5 Reasons Your Diet Is Slowing Down Your Progress – Nutrition Kitchen SG
5 Reasons Your Diet Is Slowing Down Your Progress

5 Reasons Your Diet Is Slowing Down Your Progress

Anyone who understands dieting knows that to lose body fat, you have to burn more calories than you eat. Which is why it seems like common sense that eating less or burning more calories everyday would allow us to lose body fat.

Unfortunately, our bodies and brains are far more complex. Dieting and restricting food intake can make life difficult to the point where we complicate food and cause issues in our health and exercise regimens. This is mainly because eating is essential to human survival and we are unable to go against our natural instincts for too long.

This news shouldn’t discourage you from dieting but instead inspire you to explore the idea of what it means to eat in a healthy way to help you manage your weight and your hunger. You don’t have to deprive yourself; however, you do have to develop and maintain healthy habits that make losing body fat achievable and sustainable.

Reason 1: you lose sight of what really matters to achieve sustainable fat loss

Dieting makes people stress most of the time. They worry about everything from whether their food is organic, gluten and GMO-free, to what kind of water they drink, to precise meal timing. That’s not to say that those things don’t matter, but only in certain instances.
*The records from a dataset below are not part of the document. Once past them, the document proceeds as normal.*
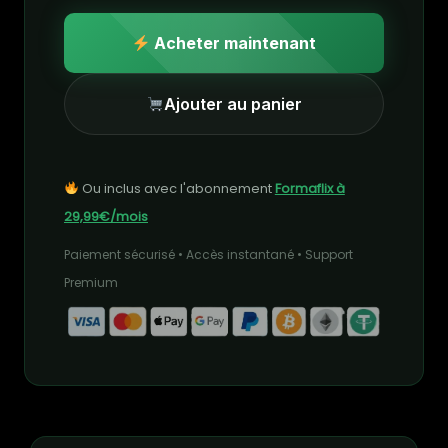
Acheter maintenant
Ajouter au panier
Ou inclus avec l'abonnement
Formaflix à
29,99€/mois
Paiement sécurisé • Accès instantané • Support
Premium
The solution? Focus on the things that really matter to achieve fat loss including:

  • Eating high-quality food that allows you to satisfy your hunger and enjoy meals without overeating
  • Getting plenty of sleep and manage stress through meditation, yoga etc
  • Avoiding major nutrient deficiencies like vitamin D, B vitamins, and magnesium
  • Being consistent with your workouts and nutrition
  • Lifting weights in a way that overloads the body so that you gain muscle and lose fat
  • Being more active and less sedentary

Once you have all of these habits cemented naturally into your lifestyle, it makes sense to pay attention to the details that matter to you. The biggest challenge is to make these habits second nature, meaning try not to get sidetracked.

Reason 2: you become unable to truly recognise when you’re hungry and when you’re full

A diet requires you to restrict food intake and ignore hunger. This leads to changes in the brain and a drop in leptin, the metabolic hormone that signals energy availability from bodyfat, which can lead to overeating until the lost body fat is replaced.  This can lead to a vicious rebound weight gain once you have dieted hard to achieve a low bodyfat.

The solution? Resetting your brain to recognise hunger and fullness isn’t easy but a few things can help:

  • Be dedicated to avoiding highly processed foods in favour of whole foods
  • Focus on internal cues (hunger and satiety) for periods of time versus tracking macros (external cue)
  • Eat a higher protein diet that includes healthy fats while getting majority of carbs from complex sources
  • Eat plenty of vegetables and lots of fiber
  • Get enough sleep as a lack of sleep directly affects metabolic hormones like leptin and ghrelin that affect hunger and satiety.

Reason 3: your willpower is easily exhausted, causing you to overeat

Willpower is a limited resource. Therefore, when you use it all day long to control your eating along with other activities that require effort like working at your job or exercising, it easily runs out. One reason is that self-control requires a lot of mental energy.

Dieting almost has a twofold effect on willpower since you have to use it to control your eating but you’re also restricting calories, so your energy supply will be limited. People often find that their willpower runs out in the evening. This inevitably ends up in a binge of chips, ice cream, cake or even “healthy” foods like peanut butter, nuts, yogurt or dark chocolate.

The solution? Adopt a way of eating that avoids hunger and leads to steady, even blood sugar to provide a consistent energy source for the brain. Many people find that eating small frequent meals that are high in protein, healthy fats and complex carbs will do the trick.

Reason 4: It’s stressful

When trying to lose fat, you quickly have to learn how to avoid giving into stress and reaching out for calorie-laden delights any time the going gets tough. This is because when you feel stressed, the hormone cortisol is elevated. High cortisol is well known for triggering food intake, specifically of refined foods high in carbs and fats.

On top of this, restricting calories in order to lose body fat is an inherently anxiety-producing and stressful activity, meaning you feel burdened with hunger and craving all the time.

The solution? figure out an effective stress management plan that focuses on exercise and recovery, sleep, fun, and some sort of mind-body activity like meditation or deep breathing.

Reason 5: it’s not sustainable 

Most people approach fat loss diets with the mindset that hopefully in the future they’ll be able to stop eating in a way that they hate.

Dieting isn’t sustainable. Once you return to your so-so diet habits, you’ll regain any fat you lose and you’ll actually cause severe hormonal changes to your body that it won’t recover from. This is called weight cycling and it’s a horrible reality that plagues dieters because it makes it harder to lose body fat in the future and causes inflammation which can lead to disease.

The solution? if you hate your exercise program, you’ve simply got to find a way to be active that you enjoy a little bit and can keep doing for the long run. Don’t try to go it alone and reach out to a nutritionist, psychological counselor or coach who can help you.